_Records to use:_
-- Opening Marker --

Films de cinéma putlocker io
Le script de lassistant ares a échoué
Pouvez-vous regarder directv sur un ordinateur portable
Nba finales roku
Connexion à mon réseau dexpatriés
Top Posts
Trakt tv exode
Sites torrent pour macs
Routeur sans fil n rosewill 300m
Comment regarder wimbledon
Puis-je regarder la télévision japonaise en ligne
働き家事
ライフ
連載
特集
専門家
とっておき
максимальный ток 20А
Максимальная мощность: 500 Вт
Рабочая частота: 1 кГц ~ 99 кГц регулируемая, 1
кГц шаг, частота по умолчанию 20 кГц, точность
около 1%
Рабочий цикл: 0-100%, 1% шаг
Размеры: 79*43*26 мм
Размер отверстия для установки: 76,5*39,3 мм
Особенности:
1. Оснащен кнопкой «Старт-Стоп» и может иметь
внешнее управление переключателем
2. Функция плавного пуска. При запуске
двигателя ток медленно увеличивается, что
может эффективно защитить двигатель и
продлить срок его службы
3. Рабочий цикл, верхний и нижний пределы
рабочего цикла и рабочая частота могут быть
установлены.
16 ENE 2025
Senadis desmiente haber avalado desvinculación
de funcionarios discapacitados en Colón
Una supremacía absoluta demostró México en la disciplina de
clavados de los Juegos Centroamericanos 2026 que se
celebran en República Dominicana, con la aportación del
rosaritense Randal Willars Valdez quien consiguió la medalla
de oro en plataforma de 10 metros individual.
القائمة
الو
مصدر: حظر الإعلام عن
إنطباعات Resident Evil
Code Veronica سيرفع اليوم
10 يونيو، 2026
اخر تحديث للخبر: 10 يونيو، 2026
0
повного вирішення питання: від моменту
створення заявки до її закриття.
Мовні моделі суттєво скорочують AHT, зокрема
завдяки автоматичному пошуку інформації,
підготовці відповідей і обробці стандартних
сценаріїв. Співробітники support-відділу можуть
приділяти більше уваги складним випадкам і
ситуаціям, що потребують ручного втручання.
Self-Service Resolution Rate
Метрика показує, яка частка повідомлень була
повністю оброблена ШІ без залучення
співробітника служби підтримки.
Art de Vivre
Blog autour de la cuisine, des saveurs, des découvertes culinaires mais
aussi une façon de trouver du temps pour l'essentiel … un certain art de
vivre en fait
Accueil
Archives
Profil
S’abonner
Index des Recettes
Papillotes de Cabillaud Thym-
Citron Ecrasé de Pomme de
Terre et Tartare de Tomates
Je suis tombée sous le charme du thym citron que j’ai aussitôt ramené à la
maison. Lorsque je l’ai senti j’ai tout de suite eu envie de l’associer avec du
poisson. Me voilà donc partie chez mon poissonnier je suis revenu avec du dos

-- Closing Marker --

_Your assignment:_ In the entries above, find the line with "Connexion à mon réseau dexpatriés" and the line with "Размеры: 79*43*26 мм", then set down exactly those two and every line between them, nothing else.

_Completed exercise:_
Connexion à mon réseau dexpatriés
Top Posts
Trakt tv exode
Sites torrent pour macs
Routeur sans fil n rosewill 300m
Comment regarder wimbledon
Puis-je regarder la télévision japonaise en ligne
働き家事
ライフ
連載
特集
専門家
とっておき
максимальный ток 20А
Максимальная мощность: 500 Вт
Рабочая частота: 1 кГц ~ 99 кГц регулируемая, 1
кГц шаг, частота по умолчанию 20 кГц, точность
около 1%
Рабочий цикл: 0-100%, 1% шаг
Размеры: 79*43*26 мм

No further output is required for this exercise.